Quanto à primeira questão, se é verdade que os Recorrentes, no recurso de revisão, suscitaram a questão do valor do recurso de revisão, a qual foi decidida pelo acórdão recorrido do Tribunal da Relação, no recurso de revista que interpuseram desse acórdão, conforme resulta da leitura das conclusões das alegações apresentadas, não impugnaram essa decisão, pelo que a mesma não integra o objeto do recurso de revista. Por essa razão não é aplicável a este recurso de revista o disposto no artigo 629.º, n.º 2, b), do Código de Processo Civil.

Quanto à segunda questão, conforme se explica na decisão reclamada, o acórdão recorrido que confirmou a decisão singular proferida pelo Desembargador Relator, não corresponde a uma confirmação de um despacho de indeferimento liminar referido no artigo 699.º, n.º 1, do Código de Processo Civil, mas sim a uma decisão de conhecimento do mérito do fundamento da revisão, prevista no artigo 700.º, n.º 1, do Código de Processo Civil, tal como a própria decisão, confirmada pelo acórdão recorrido, assim o enquadrou.

Não estando nós perante uma decisão proferida nos termos previstos no artigo 699.º, n.º 1, do Código de Processo Civil, mas sim perante uma decisão proferida numa fase mais avançada da tramitação do recurso de revisão, em que já intervieram ambas as partes (artigo 700.º, n.º 1, do Código de Processo Civil), já não se aplica a correspondência a um indeferimento liminar, pertinentemente sustentada por Amâncio Ferreira, e Francisco Manuel Lucas Ferreira de Almeida, nas obras citadas pelos Recorrentes, não havendo, por isso, lugar à aplicação analógica do disposto no artigo 629.º n.º 3, c), do Código de Processo Civil.

Finalmente, no que respeita à recorribilidade das decisões proferidas em 1.ª instância pelo Tribunal da Relação, como se explica na decisão reclamada, não é um imperativo constitucional que todas as decisões proferidas em processo civil em primeira instância tenham um grau de recurso, podendo o legislador limitar a recorribilidade das decisões judiciais.

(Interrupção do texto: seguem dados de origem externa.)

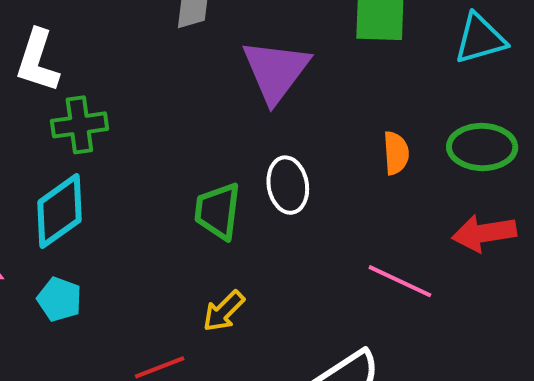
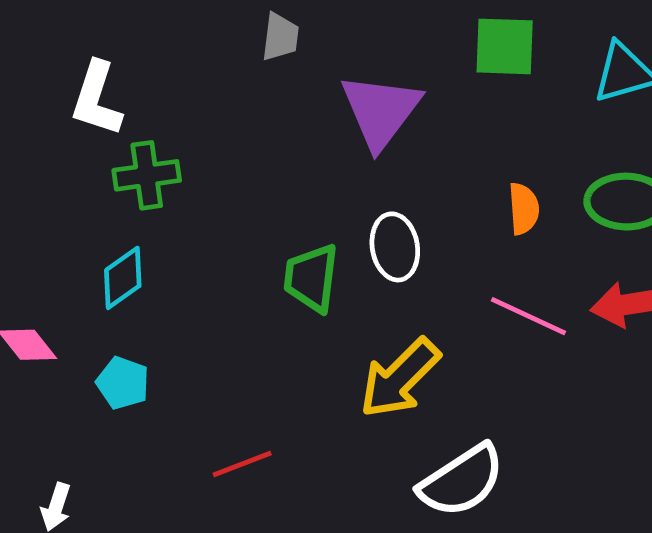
cyan diamond: (59, 211) -> (123, 278), size x0.7
pink line: (400, 281) -> (528, 316), moved
yellow arrow: (224, 311) -> (400, 378), moved, size x1.6

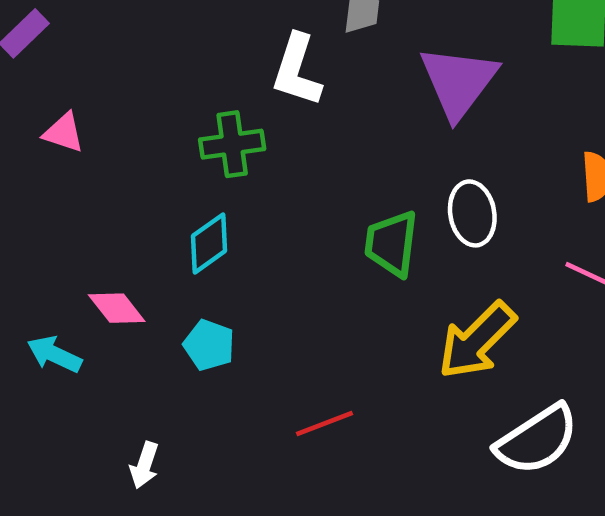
white L-shape: (97, 99) -> (297, 70), moved

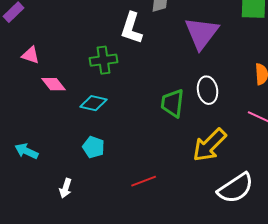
cyan diamond: (209, 243) -> (94, 103), turned 48
pink diamond: (117, 308) -> (54, 84), moved
white arrow: (144, 465) -> (66, 188), moved

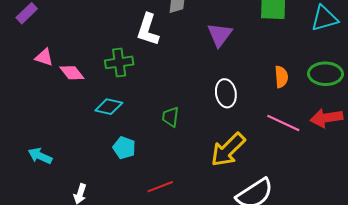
purple triangle: (202, 33) -> (220, 35), size x0.7
pink diamond: (54, 84) -> (72, 73), moved
green trapezoid: (173, 103) -> (170, 117), moved, size x0.7
cyan pentagon: (94, 147) -> (124, 148), moved

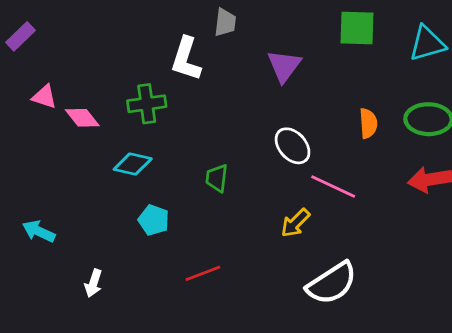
white ellipse: (226, 93) -> (293, 146), turned -32
pink line: (283, 123) -> (333, 186), moved
yellow arrow: (228, 150) -> (295, 223), size x0.6

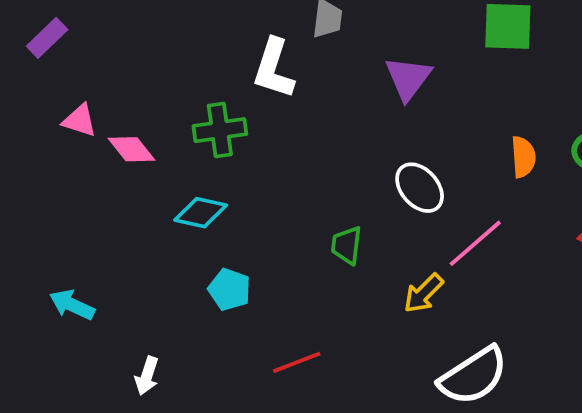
green trapezoid: (217, 178) -> (347, 245), moved
pink line: (333, 186) -> (475, 243), turned -66

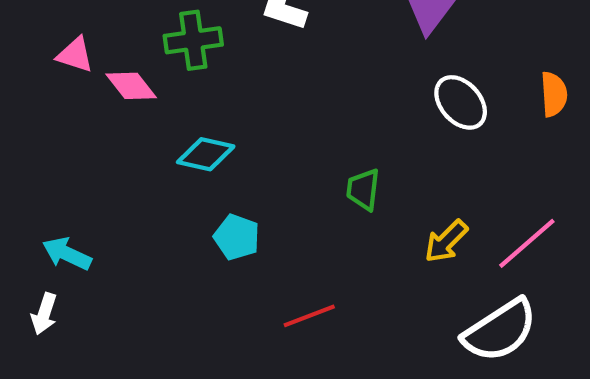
green cross: (220, 130) -> (193, 40), moved
white ellipse: (420, 188) -> (461, 102), moved
pink line: (475, 243) -> (527, 243), moved
white arrow: (147, 376) -> (44, 314), moved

E fá-lo, habitualmente, em razão do valor da ação, estabelecendo que, dentro de determinados valores, que constituem a alçada das diferentes categorias de tribunais, estes julguem, em regra, sem que haja direito a recurso, salvo em determinadas situações, excecionalmente previstas na lei (v.g. o artigo 629.º, n.º 2, do Código de Processo Civil).

Daí que a decisão de um Tribunal da Relação, de não admissão de um recurso de revisão cuja ação a rever tinha um valor inferior ao da alçada daquele tribunal, não admita recurso de revista para o Supremo Tribunal de Justiça, sem que isso infrinja qualquer disposição constitucional, designadamente, o princípio do processo equitativo, previsto no artigo 20.º, n.º 4, da Constituição, como melhor se explica na decisão reclamada, em consonância com a posição reiterada do Tribunal Constitucional.

Por estas razões, deve a reclamação apresentada ser indeferida, mantendo-se a decisão reclamada."